Figure 2 provides a detailed overview of the frequency of recovery of all detected species and their relative abundance. Taxa and primary data are listed in tables S1 and S3. The viral community consisted primarily of phages (figure 1c), a few human pathogens, primarily herpes virus and adenovirus, and rare cases of viruses infecting non-mammalian eukaryotic hosts. Dominant species in the mycobiome were Aspergillus species and Saccharomycetes including Candida sp. which had an average abundance of 4.3% and 94.5% in the mycobiome, respectively, consistent with current knowledge of CF mycology [27]. The community of bacteria and archaea turned out to be highly diverse, including numerous very lowly abundant species and phyla that have not yet been reported to inhabit the niche of the human CF lung. In total 1049 and 977 species belonging to 30 phyla were identified in the sputa from PS and PI patients, respectively (table S4). All archaeal phyla and 21 of the 26 bacterial phyla each had an abundance of <0.1%. The remaining five phyla, i.e. Actinobacteria, Bacteroidetes, Firmicutes, Fusobacteria and Proteobacteria, made up 99.8% and 99.9% of the bacterial community in PS and PI CF sputa, respectively (table 2). Besides the common CF pathogens S. aureus, P. aeruginosa, H. influenzae and Burkholderia spp., species belonging to the genera Rothia, Proteus and Streptococcus were most common among aerobes and facultative anaerobes. The community of anaerobic bacteria consisted, on average, of 98% of Prevotella melaninogenica and Veillonella parvula (table S4), typical inhabitants of the oral cavity that were also prominent members in the airway metagenome of healthy controls (table S5). Moreover, four further anaerobes were regularly identified as minor members in CF sputum, i.e. the oral bacteria Atopobium parvulum and Fusobacterium nucleatum, the intestinal inhabitant Megasphaera elsdenii and the zoonotic airway pathogen Streptobacillus moniliformis (table S4).

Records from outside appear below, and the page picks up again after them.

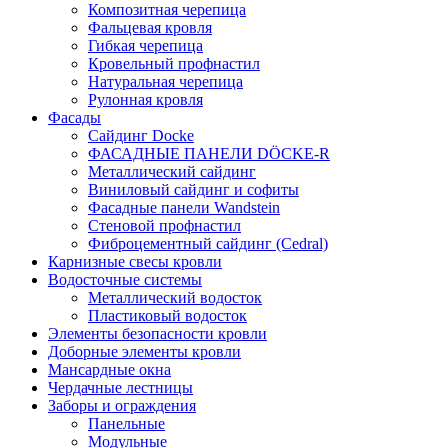
Композитная черепица
Фальцевая кровля
Гибкая черепица
Кровельный профнастил
Натуральная черепица
Рулонная кровля
Фасады
Сайдинг Docke
ФАСАДНЫЕ ПАНЕЛИ DÖCKE-R
Металлический сайдинг
Виниловый сайдинг и софиты
Фасадные панели Wandstein
Стеновой профнастил
Фиброцементный сайдинг (Cedral)
Карнизные свесы кровли
Водосточные системы
Металлический водосток
Пластиковый водосток
Элементы безопасности кровли
Доборные элементы кровли
Мансардные окна
Чердачные лестницы
Заборы и ограждения
Панельные
Модульные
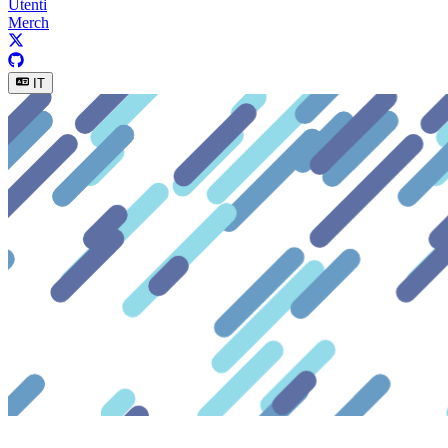
Utenti
Merch
IT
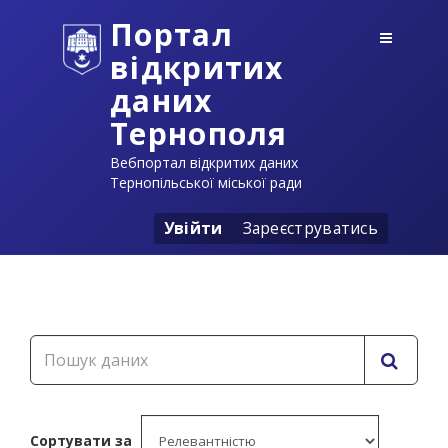
Портал
відкритих
даних
Тернополя
Вебпортал відкритих даних
Тернопільської міської ради
Увійти
Зареєструватись
Сортувати за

The lead pathogen P. aeruginosa was identified in all specimens from PI patients although six of them had been classified as P. aeruginosa negative according to the clinical records. This finding suggests the ubiquitous presence of P. aeruginosa in respiratory secretions of PI CF patients. However, in all specimens taken from these misclassified patients P. aeruginosa was only present at low abundance on average in 0.02% of all reads. When we processed 24 respiratory specimens from healthy volunteers by the same protocol, no P. aeruginosa sequences were detectable in 14 samples and <10 reads could be assigned to P. aeruginosa in six samples (table S5). This data strongly indicates that the P. aeruginosa sequences detected in the CF specimens were retrieved from the patients' airways and did not originate from any contamination during processing of the sample. Our metagenome data point to an acquisition of P. aeruginosa early in life. The initially minute reservoir may then expand to clinically relevant numbers during exacerbations and/or at some stage of chronic airway remodelling.
The cladograms in figure 3 focus on the bacteria which made up the top 95% of the cumulative metagenome population of PI (figure 3a) and PS CF patients (figure 3b). The population in PI CF airways was dominated by pseudomonads and staphylococci followed by Veillonella, Streptococci, Prevotella, Rothia and other enterobacteriaceae as minor contributors. The spectrum of genera was similar in PS CF patients, but streptococci were more prominent and the population was more diverse and less skewed towards P. aeruginosa. Principal component analysis revealed a broadly scattering distribution of data sets retrieved from PS patients and strong clustering of data sets for the samples from PI subjects (figure 4) indicating that bacterial communities are more host-specific in PS CF and more disease-specific in PI CF.
Individual microbial metagenome signatures and CF disease severity
Whole metagenome analysis resolved the microbial signature of the individual patient. The spectrum ranged from normal flora in some healthy subjects with a normal lung clearance index via an intermediate stage when the normal community is perturbed by H. influenzae or S. aureus to a final stage of a low-diversity community dominated by P. aeruginosa (table S2, figure 5, figure S2) [28]. This shift from a normal highly diverse metagenome indistinguishable from that of a healthy subject to the CF typical, end-stage of an almost pure culture of P. aeruginosa was correlated in our patient cohort with disease severity, but not with age. As shown in figure 5, the diversity of the bacterial communities of the top 90% constituents decreased with increasing lung disease severity.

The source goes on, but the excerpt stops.